# White Crowntail Betta



## LittleBettas (Jul 23, 2011)

My walmarthas new betta breeder <3

AND WOW

GORGEOUS BETTAS

There is a "white" CT there.... fully grown.... he MIGHT be a marble as I saw faint black spots on his body and his fins were streaked in possibly light green (bad lighting so I cant be sure)

SO tempted to go get him... but the only CT I have Hurricane is having issues (since day 1) and Im worried about a 2nd CT with this the same issues (persistant bloating and SBD)

So... should I take the risk and get this new CT and risk him having the same issues (it is a differ breeder though)

Also... my old lady Tihs's age is catching up with her :/ her in in AQ salt and increased temp to 80 but its not lookin good :/


----------



## Indyfishy (May 31, 2010)

if you like him, i'd go for him!!!! i think all crown tails are a little more prone to bloating then other bettas, their bodies are so skinny and streamlined. You're probably already doing this, but it might help to feed him very small amounts of food, and feeding in the morning/early afternoon is best because their digestive systems slow down at night. I'm sorry that your female isn't doing well, that's always so sad =(


----------



## Littlebittyfish (Jan 5, 2011)

Are you in Florida by any chance?? Our walmart had some really nice looking crown tails the last time I was there too...I seriously looked at one guy for a good 30 minutes...decided to put him back and walk arund the store and think about it...I don't have anymore room right now, but he was gorgeous. I had never seen a crowntail like him. He was all white with blue dalmatian spots.


----------



## LittleBettas (Jul 23, 2011)

I have PT, so I feed around 4-5am and 6-7 at night

Im going to try reducing his food and feding him 3 times a day....

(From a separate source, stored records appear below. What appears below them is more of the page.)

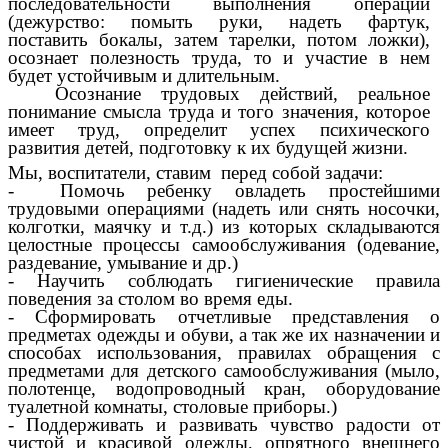
последовательности выполнения операций
(дежурство: помыть руки, надеть фартук,
поставить бокалы, затем тарелки, потом ложки),
осознает полезность труда, то и участие в нем
будет устойчивым и длительным.
Осознание трудовых действий, реальное
понимание смысла труда и того значения, которое
имеет труд, определит успех психического
развития детей, подготовку к их будущей жизни.
Мы, воспитатели, ставим перед собой задачи:
- Помочь ребенку овладеть простейшими
трудовыми операциями (надеть или снять носочки,
колготки, маячку и т.д.) из которых складываются
целостные процессы самообслуживания (одевание,
раздевание, умывание и др.)
- Научить соблюдать гигиенические правила
поведения за столом во время еды.
- Сформировать отчетливые представления о
предметах одежды и обуви, а так же их назначении и
способах использования, правилах обращения с
предметами для детского самообслуживания (мыло,
полотенце, водопроводный кран, оборудование
туалетной комнаты, столовые приборы.)
- Поддерживать и развивать чувство радости от
чистой и красивой одежды, опрятного внешнего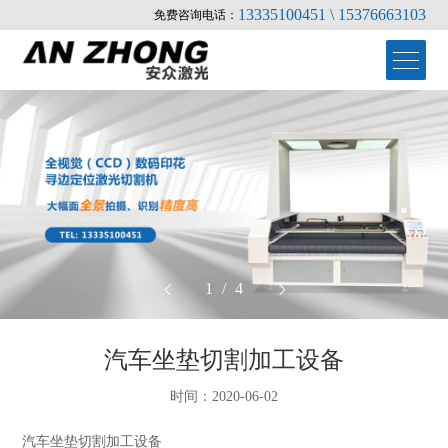
13335100451 \ 15376663103
免费咨询电话：
1
/
4
首页
汽车坐垫切割加工设备
>
产品中心
时间：2020-06-02
汽车坐垫切割加工设备
关于安众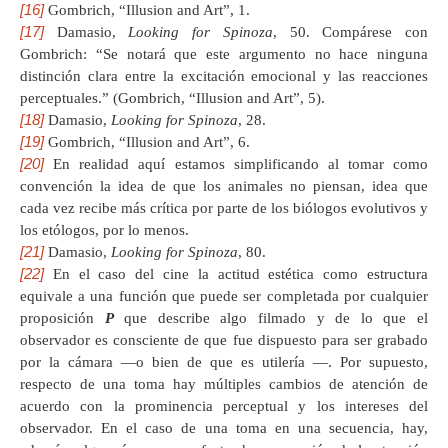
[16]
Gombrich, “Illusion and Art”, 1.
[17]
Damasio,
Looking for Spinoza
, 50. Compárese con
Gombrich: “Se notará que este argumento no hace ninguna
distinción clara entre la excitación emocional y las reacciones
perceptuales.” (Gombrich, “Illusion and Art”, 5).
[18]
Damasio,
Looking for Spinoza
, 28.
[19]
Gombrich, “Illusion and Art”, 6.
[20]
En realidad aquí estamos simplificando al tomar como
convención la idea de que los animales no piensan, idea que
cada vez recibe más crítica por parte de los biólogos evolutivos y
los etólogos, por lo menos.
[21]
Damasio,
Looking for Spinoza
, 80.
[22]
En el caso del cine la actitud estética como estructura
equivale a una función que puede ser completada por cualquier
proposición
P
que describe algo filmado y de lo que el
observador es consciente de que fue dispuesto para ser grabado
por la cámara —o bien de que es utilería —. Por supuesto,
respecto de una toma hay múltiples cambios de atención de
acuerdo con la prominencia perceptual y los intereses del
observador. En el caso de una toma en una secuencia, hay,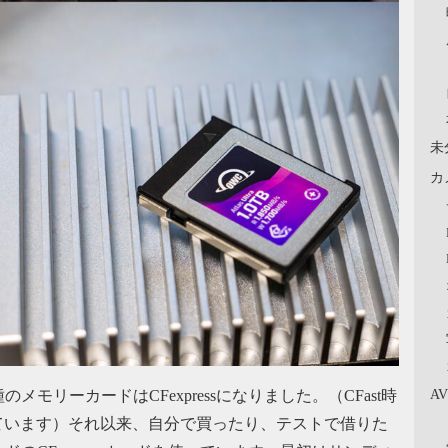
未
カ
A
のメモリーカードはCFexpressになりました。（CFast時
ています）それ以来、自分で買ったり、テストで借りた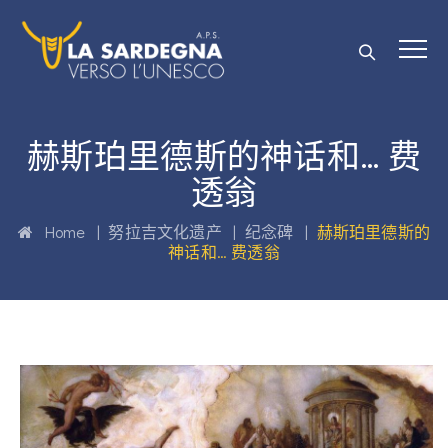
赫斯珀里德斯的神话和… 费
透翁
Home
|
努拉吉文化遗产
|
纪念碑
|
赫斯珀里德斯的
神话和… 费透翁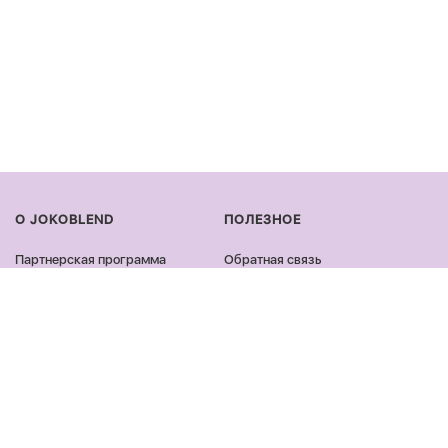
О JOKOBLEND
ПОЛЕЗНОЕ
Партнерская программа
Обратная связь
Сертификация продукции
Оплата и доставка
Сотрудничество
Возврат и обмен
Блог
Оферта и политика
конфиденциальности
Контакты
Отзывы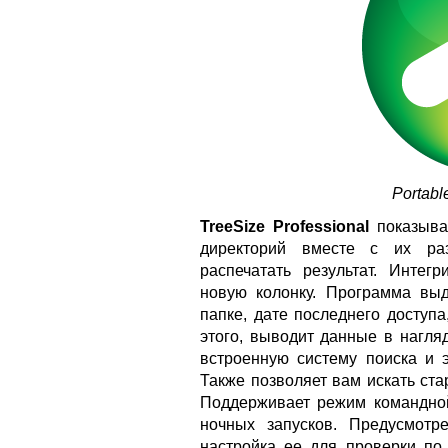
Portabl
TreeSize Professional
показыва
директорий вместе с их раз
распечатать результат. Интег
новую колонку. Программа вы
папке, дате последнего доступ
этого, выводит данные в нагля
встроенную систему поиска и э
Также позволяет вам искать ст
Поддерживает режим командной
ночных запусков. Предусмотр
настройка ее для проверки по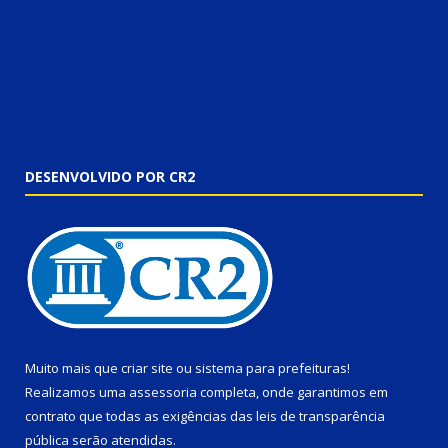
DESENVOLVIDO POR CR2
Muito mais que
criar site
ou
sistema para prefeituras
!
Realizamos uma
assessoria
completa, onde garantimos em
contrato que todas as exigências das
leis de transparência
pública
serão atendidas.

If he's still all Wlmart next time I go... I'll def get him.... just havent decided if I should make a special trip for him yet 

Tihs has now been moved to a smaller cup so i can monitor her better. doesnt look good though :/


----------



## LittleBettas (Jul 23, 2011)

LittleBitty:
Nope, Im in NC and this guy only hs spots on one side of his body (might be blue now that I thik about it)
You should go get him


----------



## Littlebittyfish (Jan 5, 2011)

LittleBettas said:


> LittleBitty:
> Nope, Im in NC and this guy only hs spots on one side of his body (might be blue now that I thik about it)
> You should go get him


I totally would, but I already have 11!:lol: I still need to set up my 20 gallon for my 4 bettas..They're in smaller tanks right now and I would like to get them into their permanent home first before I get another betta. Doing all the water changes on smaller filter-less tanks is time consuming...I love my little guys though..can't wait to get the 20 gallon divided up and running though.:lol:


----------



## LittleBettas (Jul 23, 2011)

But then you will have ALL of those empty tanks  might as welll get one more


----------



## Littlebittyfish (Jan 5, 2011)

LittleBettas said:


> But then you will have ALL of those empty tanks  might as welll get one more


haha! bad influence! You are so right though! :rofl:
I could always divide that empty 10 gallon into 3 sections...:hmm:


----------



## LittleBettas (Jul 23, 2011)

SEE!!! lmao, one more (or 3) wont hurt!
I know, I get told that all the time


----------



## aquaman17 (Sep 30, 2011)

do you have any pictures?


----------



## LittleBettas (Jul 23, 2011)

No :/ I really wish I did, but cell was dead :/ 
And I wont be here this weekend, going back Monday

FTX this weekend so getting up at 2am  didnt want to get a new boy and then leave him to my bf to care for (especially since he is already taking care of my psycho/mean dog my semi-feral dog, my idiot of a dog who decided to chow down on sunflower seeds-gift the feral dog got her, plus my turtle and all of my bettas... including Hurricane who is "handicapped" and Tihs who is not doing so hot :/ )


----------